▸ **Problem statement**
The lines below, from the one containing "SENCO DuraSpin DS202-14V batte" through the one containing "anyway we know", should be set down exactly, with no pictures and nothing else.

··· Data shown ···

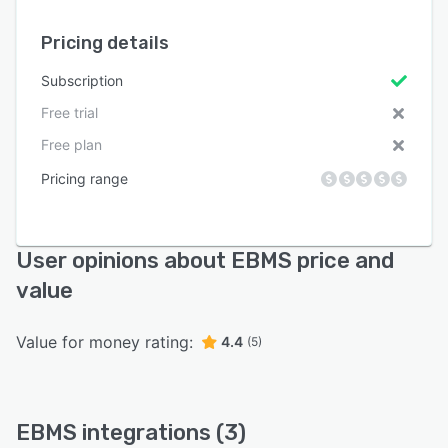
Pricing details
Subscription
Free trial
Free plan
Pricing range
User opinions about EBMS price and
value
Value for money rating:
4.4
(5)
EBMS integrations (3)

···
··· Data shown ···

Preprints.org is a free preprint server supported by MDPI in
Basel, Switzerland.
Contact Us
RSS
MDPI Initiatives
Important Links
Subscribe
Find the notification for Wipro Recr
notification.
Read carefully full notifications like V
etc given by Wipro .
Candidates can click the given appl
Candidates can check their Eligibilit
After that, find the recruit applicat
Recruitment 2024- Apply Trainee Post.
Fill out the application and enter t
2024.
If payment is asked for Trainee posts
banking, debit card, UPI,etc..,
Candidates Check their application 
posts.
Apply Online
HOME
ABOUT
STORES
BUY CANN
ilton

···
··· Data shown ···

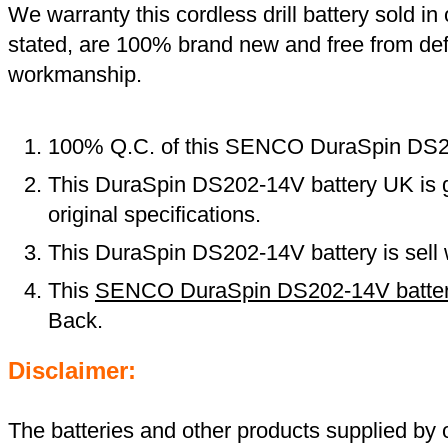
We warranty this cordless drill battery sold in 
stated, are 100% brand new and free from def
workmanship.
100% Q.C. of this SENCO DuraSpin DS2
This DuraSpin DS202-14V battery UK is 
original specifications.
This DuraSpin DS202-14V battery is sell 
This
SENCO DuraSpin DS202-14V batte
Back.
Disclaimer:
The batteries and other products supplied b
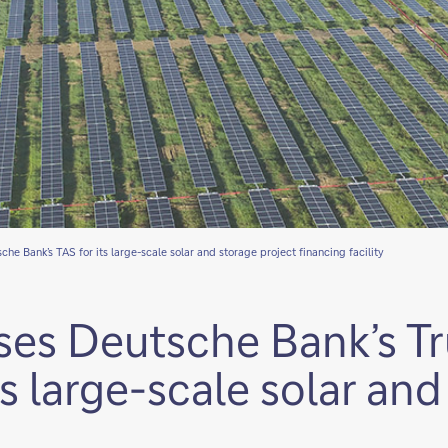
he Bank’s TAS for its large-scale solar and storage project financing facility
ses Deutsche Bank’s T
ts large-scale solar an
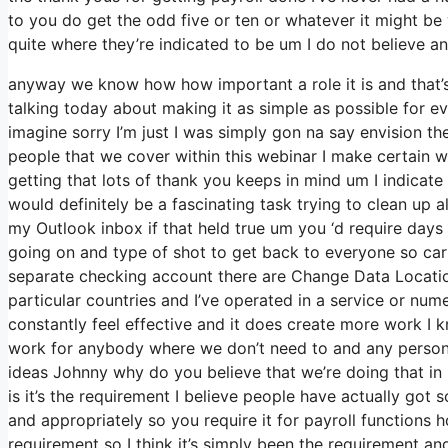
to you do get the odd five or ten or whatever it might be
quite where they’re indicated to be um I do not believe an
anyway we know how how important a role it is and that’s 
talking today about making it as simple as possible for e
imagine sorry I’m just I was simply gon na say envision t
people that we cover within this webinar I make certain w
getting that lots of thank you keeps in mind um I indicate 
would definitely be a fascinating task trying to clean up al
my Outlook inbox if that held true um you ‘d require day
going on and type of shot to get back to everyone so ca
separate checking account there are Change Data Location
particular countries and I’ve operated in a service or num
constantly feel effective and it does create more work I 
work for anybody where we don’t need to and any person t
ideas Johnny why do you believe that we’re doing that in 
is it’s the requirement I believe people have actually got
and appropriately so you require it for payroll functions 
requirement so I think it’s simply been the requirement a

···

▸ **Solution**
SENCO DuraSpin DS202-14V batte
Back.
Disclaimer:
The batteries and other products supplied b
he Bank’s TAS for its large-scale solar and storage project financing facility
ses Deutsche Bank’s T
ts large-scale solar an
to you do get the odd five or ten or whatever it might be
quite where they’re indicated to be um I do not believe an
anyway we know how how important a role it is and that’s 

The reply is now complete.